● Exercise instructions: Transcribe, starting at the line with "fields are marked" and ending at the line with "2991.45 ლარი - 2008 წლის 13 იანვრამდე;", every line of the material below exactly, but leave out the pictures and anything outside that span.
━━ Material shown
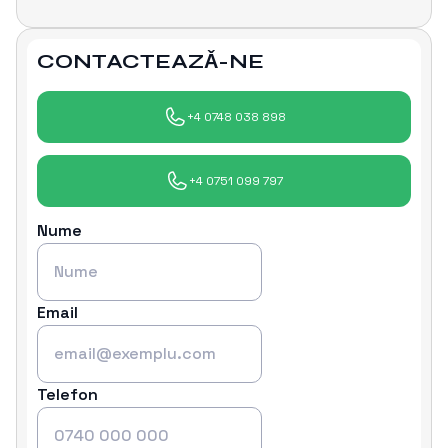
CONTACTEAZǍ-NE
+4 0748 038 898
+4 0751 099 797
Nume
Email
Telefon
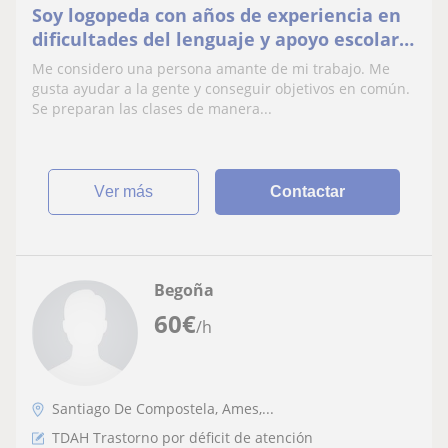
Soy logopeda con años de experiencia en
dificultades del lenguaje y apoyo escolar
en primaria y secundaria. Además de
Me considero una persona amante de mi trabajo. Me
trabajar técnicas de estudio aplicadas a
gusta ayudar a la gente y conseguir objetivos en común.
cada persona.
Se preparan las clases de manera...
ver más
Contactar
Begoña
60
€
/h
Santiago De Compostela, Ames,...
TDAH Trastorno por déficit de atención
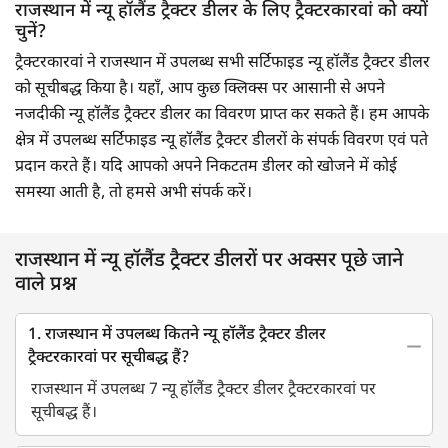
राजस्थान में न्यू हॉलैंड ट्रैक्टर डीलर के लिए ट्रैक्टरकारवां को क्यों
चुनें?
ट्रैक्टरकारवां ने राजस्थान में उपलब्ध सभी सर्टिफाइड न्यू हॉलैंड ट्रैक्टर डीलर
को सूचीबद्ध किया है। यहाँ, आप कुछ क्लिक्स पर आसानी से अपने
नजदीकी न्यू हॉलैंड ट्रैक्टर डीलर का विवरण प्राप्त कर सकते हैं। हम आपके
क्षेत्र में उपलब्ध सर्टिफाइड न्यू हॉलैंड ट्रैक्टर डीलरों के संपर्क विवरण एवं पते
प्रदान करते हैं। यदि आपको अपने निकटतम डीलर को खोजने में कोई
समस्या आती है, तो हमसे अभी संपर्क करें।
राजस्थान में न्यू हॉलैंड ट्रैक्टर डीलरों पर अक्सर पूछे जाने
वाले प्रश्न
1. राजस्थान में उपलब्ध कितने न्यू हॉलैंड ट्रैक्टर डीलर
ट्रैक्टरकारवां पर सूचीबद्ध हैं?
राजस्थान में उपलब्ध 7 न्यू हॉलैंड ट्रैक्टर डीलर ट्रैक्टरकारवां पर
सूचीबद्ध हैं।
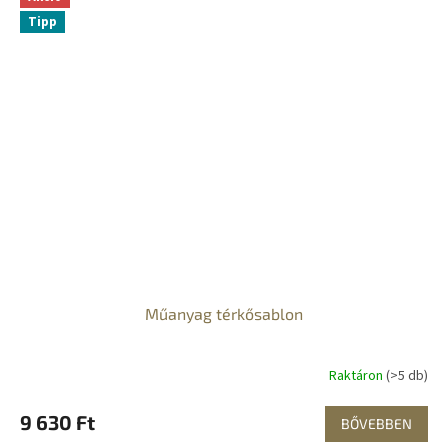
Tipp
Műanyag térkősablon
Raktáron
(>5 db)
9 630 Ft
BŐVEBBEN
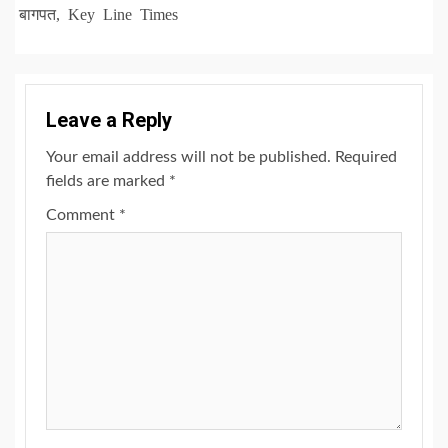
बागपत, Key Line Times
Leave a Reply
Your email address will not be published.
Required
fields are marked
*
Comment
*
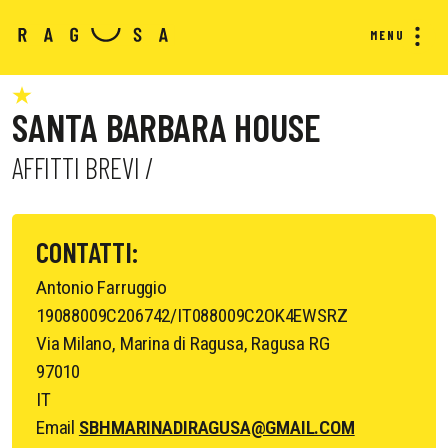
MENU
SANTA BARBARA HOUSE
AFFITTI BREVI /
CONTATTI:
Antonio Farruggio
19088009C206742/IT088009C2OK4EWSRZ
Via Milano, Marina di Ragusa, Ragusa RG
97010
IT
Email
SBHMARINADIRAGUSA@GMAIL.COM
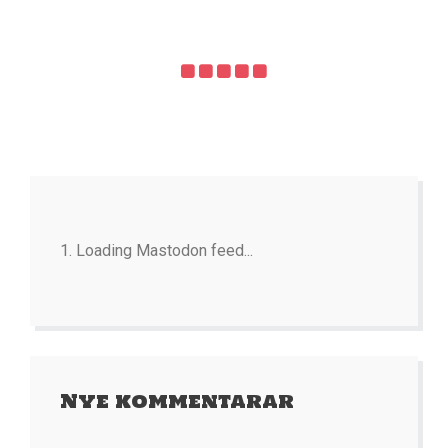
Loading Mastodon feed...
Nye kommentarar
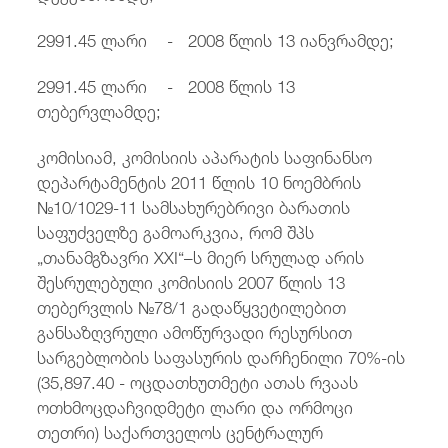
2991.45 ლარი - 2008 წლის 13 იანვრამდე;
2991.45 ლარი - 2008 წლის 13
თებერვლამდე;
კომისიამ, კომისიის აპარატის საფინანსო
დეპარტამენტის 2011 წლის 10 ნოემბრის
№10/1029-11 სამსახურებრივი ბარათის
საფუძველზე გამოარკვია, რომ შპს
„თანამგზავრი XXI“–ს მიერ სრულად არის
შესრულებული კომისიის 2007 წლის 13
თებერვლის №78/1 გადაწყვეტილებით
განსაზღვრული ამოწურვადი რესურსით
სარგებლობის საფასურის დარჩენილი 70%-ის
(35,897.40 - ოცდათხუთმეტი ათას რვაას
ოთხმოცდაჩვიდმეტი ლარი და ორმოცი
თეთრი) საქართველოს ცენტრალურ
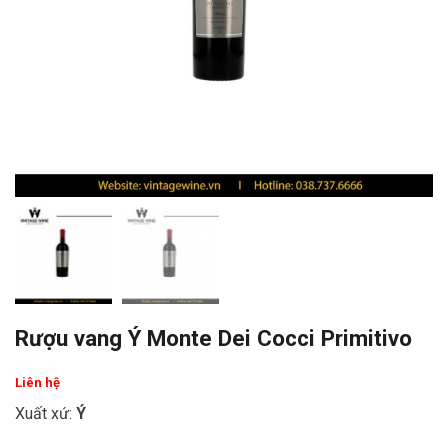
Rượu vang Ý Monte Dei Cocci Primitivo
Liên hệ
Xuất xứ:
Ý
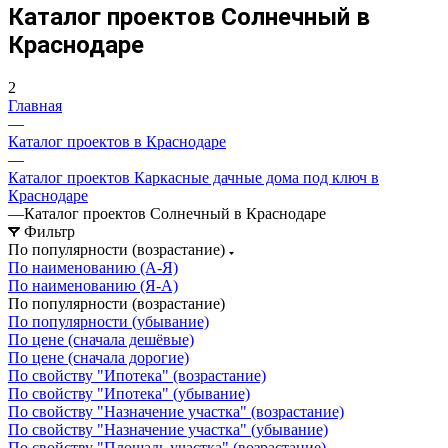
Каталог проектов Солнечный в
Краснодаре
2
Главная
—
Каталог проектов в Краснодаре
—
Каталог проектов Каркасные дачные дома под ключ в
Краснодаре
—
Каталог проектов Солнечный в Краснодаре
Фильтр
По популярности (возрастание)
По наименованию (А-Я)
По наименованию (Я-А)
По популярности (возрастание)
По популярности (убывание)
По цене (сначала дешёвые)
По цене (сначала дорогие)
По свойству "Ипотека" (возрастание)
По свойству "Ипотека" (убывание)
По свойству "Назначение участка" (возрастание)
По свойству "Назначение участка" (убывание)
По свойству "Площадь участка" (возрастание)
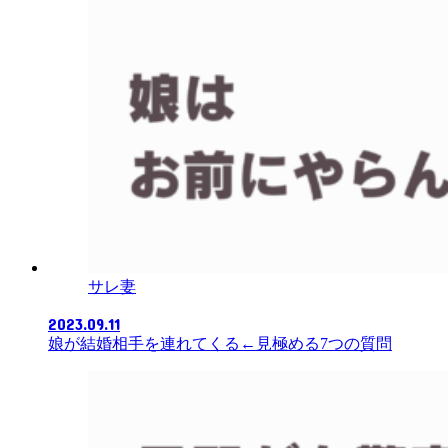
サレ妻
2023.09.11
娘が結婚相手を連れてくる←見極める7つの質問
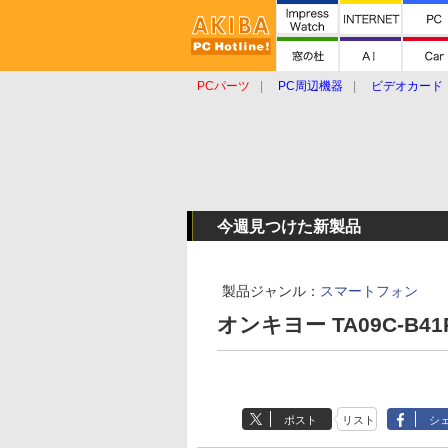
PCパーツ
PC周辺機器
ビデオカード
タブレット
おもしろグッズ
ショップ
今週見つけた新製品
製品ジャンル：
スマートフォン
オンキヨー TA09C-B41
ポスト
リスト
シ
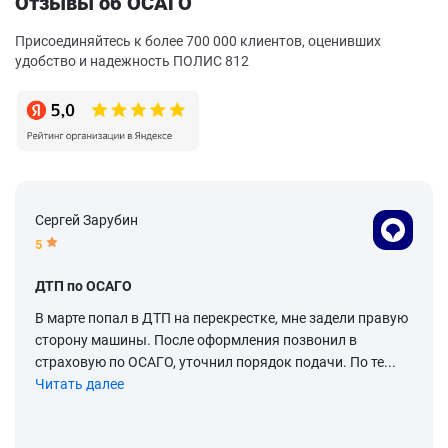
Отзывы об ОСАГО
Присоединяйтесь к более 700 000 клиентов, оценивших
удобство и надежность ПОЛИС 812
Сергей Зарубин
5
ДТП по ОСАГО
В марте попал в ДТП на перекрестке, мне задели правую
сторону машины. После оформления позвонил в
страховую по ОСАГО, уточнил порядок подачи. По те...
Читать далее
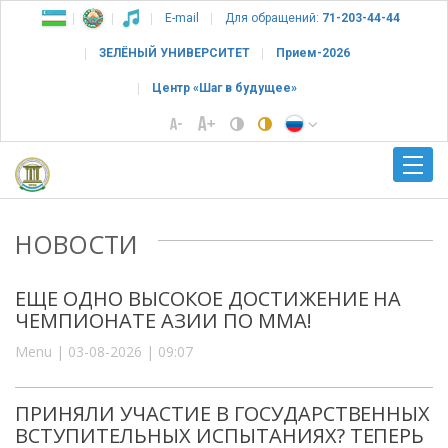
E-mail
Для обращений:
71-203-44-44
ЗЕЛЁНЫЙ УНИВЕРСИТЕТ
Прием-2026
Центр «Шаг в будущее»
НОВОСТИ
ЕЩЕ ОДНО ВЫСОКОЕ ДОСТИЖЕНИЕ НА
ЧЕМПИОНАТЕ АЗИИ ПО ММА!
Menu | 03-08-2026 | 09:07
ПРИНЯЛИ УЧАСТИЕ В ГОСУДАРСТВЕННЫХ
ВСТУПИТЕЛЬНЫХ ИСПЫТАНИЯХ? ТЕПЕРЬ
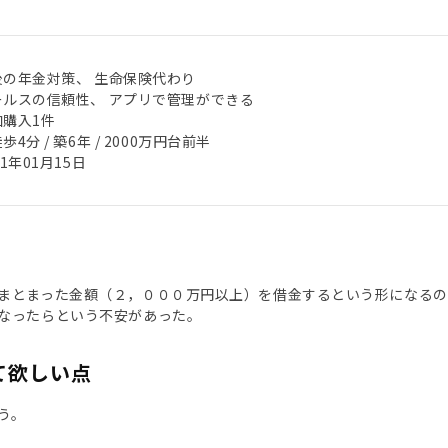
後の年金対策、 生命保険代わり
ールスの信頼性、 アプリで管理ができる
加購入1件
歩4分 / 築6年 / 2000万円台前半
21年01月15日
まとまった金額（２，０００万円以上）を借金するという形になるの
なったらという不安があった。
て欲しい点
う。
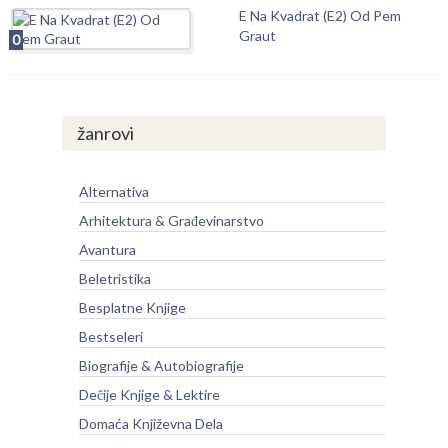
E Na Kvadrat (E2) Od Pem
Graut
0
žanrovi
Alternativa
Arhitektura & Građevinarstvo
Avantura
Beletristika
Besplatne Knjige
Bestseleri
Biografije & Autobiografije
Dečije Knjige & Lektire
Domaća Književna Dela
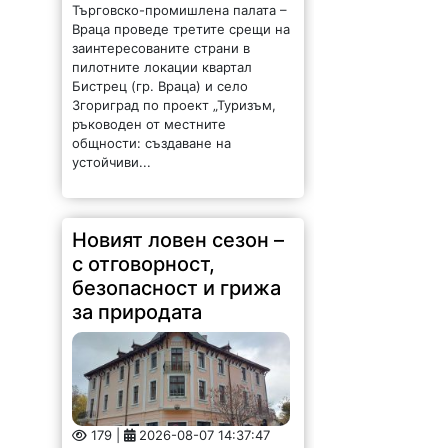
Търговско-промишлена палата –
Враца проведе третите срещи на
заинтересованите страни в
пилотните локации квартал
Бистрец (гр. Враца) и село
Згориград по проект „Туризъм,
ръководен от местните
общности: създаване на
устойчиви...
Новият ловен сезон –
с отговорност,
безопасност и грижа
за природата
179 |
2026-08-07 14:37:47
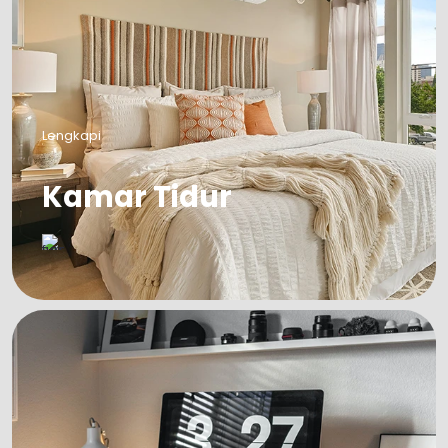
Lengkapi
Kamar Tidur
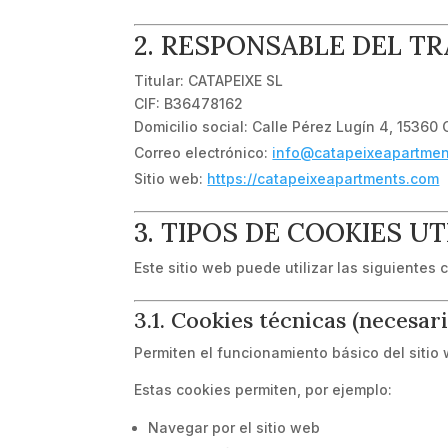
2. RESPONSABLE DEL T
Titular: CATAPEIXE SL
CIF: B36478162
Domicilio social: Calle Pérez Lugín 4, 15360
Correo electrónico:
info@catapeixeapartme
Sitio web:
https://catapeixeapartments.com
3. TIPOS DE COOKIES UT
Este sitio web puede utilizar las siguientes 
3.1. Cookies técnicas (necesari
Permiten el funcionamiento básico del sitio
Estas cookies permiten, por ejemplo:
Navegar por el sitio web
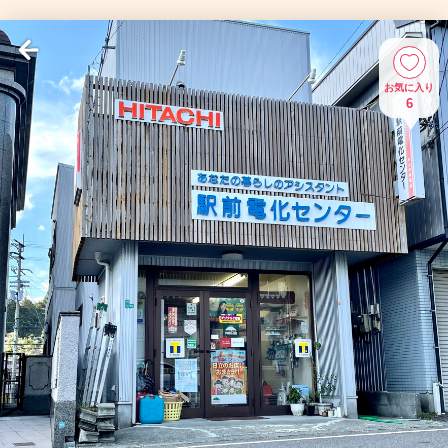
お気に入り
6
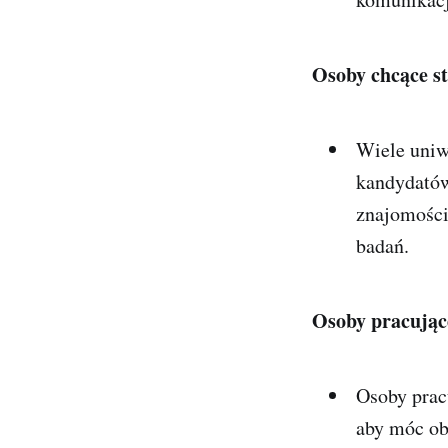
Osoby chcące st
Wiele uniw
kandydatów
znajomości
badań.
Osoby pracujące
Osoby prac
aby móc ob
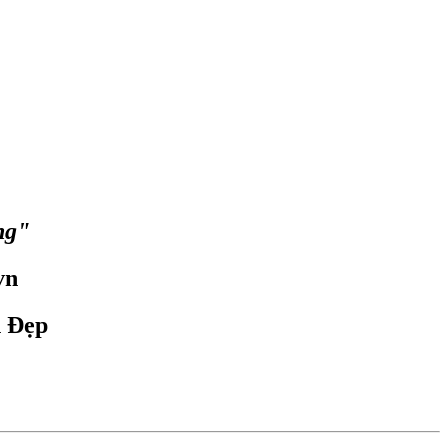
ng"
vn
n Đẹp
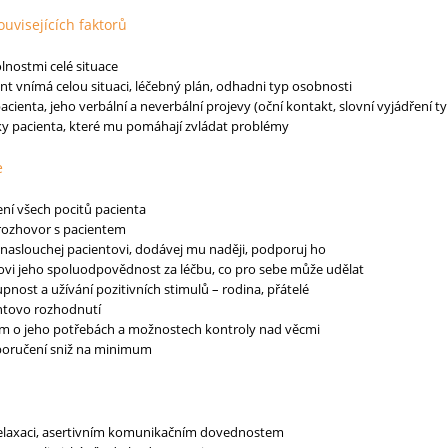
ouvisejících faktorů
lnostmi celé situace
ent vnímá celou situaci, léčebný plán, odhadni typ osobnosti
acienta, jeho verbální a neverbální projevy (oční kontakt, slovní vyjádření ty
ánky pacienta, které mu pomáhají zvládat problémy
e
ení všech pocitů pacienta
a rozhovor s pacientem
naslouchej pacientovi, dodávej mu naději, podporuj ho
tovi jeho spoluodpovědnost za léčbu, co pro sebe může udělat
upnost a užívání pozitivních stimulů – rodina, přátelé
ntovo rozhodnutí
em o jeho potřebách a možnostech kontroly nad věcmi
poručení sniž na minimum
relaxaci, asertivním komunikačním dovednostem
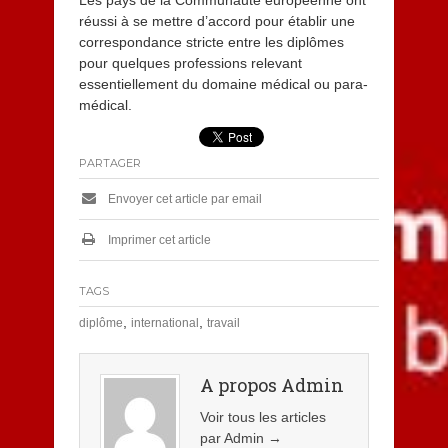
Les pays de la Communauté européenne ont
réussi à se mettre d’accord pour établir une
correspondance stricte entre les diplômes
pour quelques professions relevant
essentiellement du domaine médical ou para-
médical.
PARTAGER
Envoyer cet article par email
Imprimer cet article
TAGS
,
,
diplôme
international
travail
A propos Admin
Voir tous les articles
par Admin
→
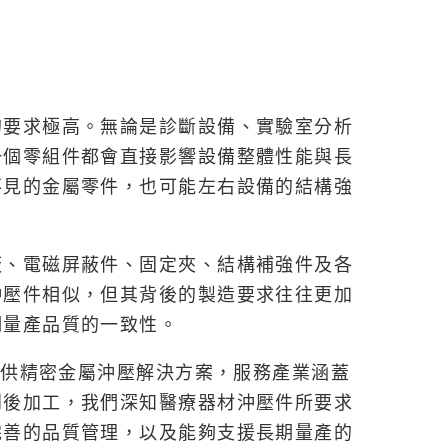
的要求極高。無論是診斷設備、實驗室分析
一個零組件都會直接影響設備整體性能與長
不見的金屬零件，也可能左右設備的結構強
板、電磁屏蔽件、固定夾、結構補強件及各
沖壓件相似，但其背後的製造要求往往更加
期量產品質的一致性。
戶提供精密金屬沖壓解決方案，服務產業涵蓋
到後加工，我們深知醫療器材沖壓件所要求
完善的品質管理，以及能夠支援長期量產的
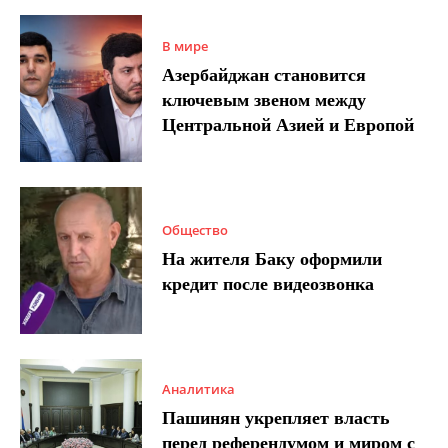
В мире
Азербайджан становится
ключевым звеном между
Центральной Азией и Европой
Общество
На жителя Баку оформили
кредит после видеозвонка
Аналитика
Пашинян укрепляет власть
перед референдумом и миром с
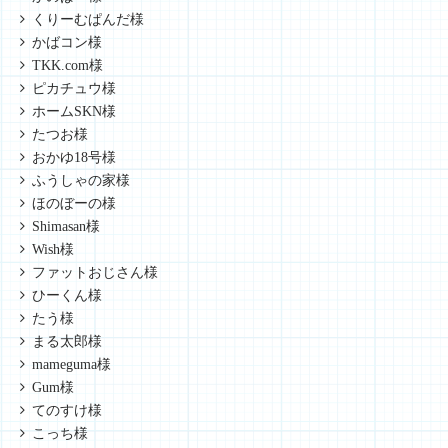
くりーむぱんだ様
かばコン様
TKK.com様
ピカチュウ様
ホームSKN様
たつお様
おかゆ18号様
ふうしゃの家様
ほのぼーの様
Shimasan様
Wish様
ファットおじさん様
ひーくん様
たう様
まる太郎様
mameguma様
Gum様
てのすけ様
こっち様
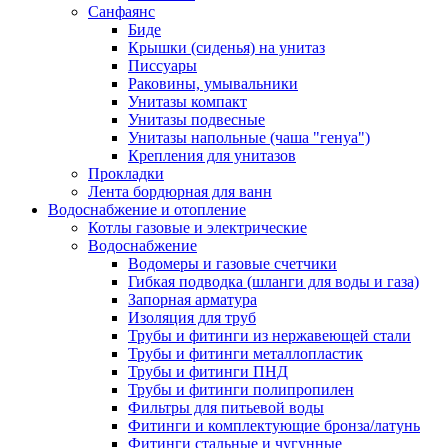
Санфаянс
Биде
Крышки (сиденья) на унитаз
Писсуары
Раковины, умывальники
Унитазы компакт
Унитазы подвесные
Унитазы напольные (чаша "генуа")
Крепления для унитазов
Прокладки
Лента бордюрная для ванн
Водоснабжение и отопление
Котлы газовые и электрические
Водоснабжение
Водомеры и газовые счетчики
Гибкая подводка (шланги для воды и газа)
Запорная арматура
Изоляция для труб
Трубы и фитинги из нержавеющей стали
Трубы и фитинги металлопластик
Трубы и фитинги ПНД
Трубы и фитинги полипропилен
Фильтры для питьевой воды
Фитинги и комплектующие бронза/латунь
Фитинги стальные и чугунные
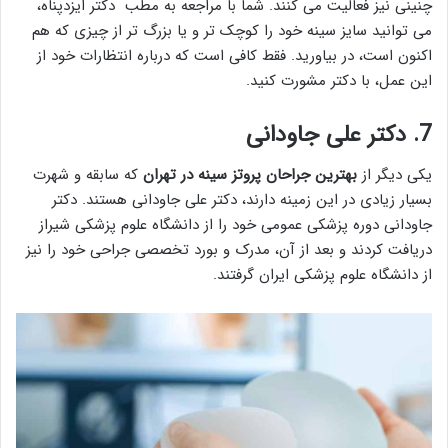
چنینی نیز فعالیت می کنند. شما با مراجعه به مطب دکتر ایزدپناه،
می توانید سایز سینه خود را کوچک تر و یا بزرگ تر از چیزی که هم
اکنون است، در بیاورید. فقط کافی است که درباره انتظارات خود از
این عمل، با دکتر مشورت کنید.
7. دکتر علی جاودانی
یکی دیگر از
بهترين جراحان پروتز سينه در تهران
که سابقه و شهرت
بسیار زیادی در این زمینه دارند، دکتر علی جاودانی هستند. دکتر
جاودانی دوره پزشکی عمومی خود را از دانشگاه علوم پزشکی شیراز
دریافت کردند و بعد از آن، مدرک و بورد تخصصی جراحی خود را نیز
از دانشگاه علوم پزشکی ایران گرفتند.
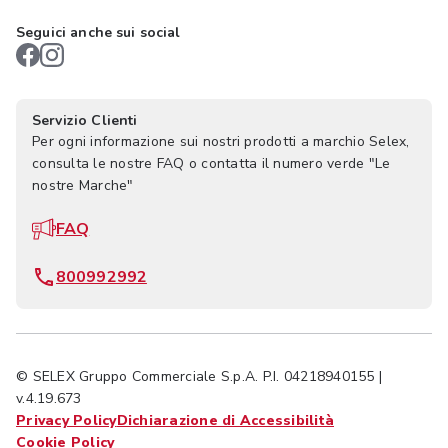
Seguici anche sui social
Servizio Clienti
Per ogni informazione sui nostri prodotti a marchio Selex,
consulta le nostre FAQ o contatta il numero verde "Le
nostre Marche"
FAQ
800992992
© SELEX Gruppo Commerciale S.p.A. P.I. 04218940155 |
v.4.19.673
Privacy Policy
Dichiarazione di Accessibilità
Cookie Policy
━━━━
● The completed task:
fields are marked
*
Comment
*
MENU
SANTA BARBARA HOUSE
AFFITTI BREVI /
CONTATTI:
Antonio Farruggio
19088009C206742/IT088009C2OK4EWSRZ
Via Milano, Marina di Ragusa, Ragusa RG
97010
IT
Email
SBHMARINADIRAGUSA@GMAIL.COM
Loading Mastodon feed...
Nye kommentarar
2991.45 ლარი - 2008 წლის 13 იანვრამდე;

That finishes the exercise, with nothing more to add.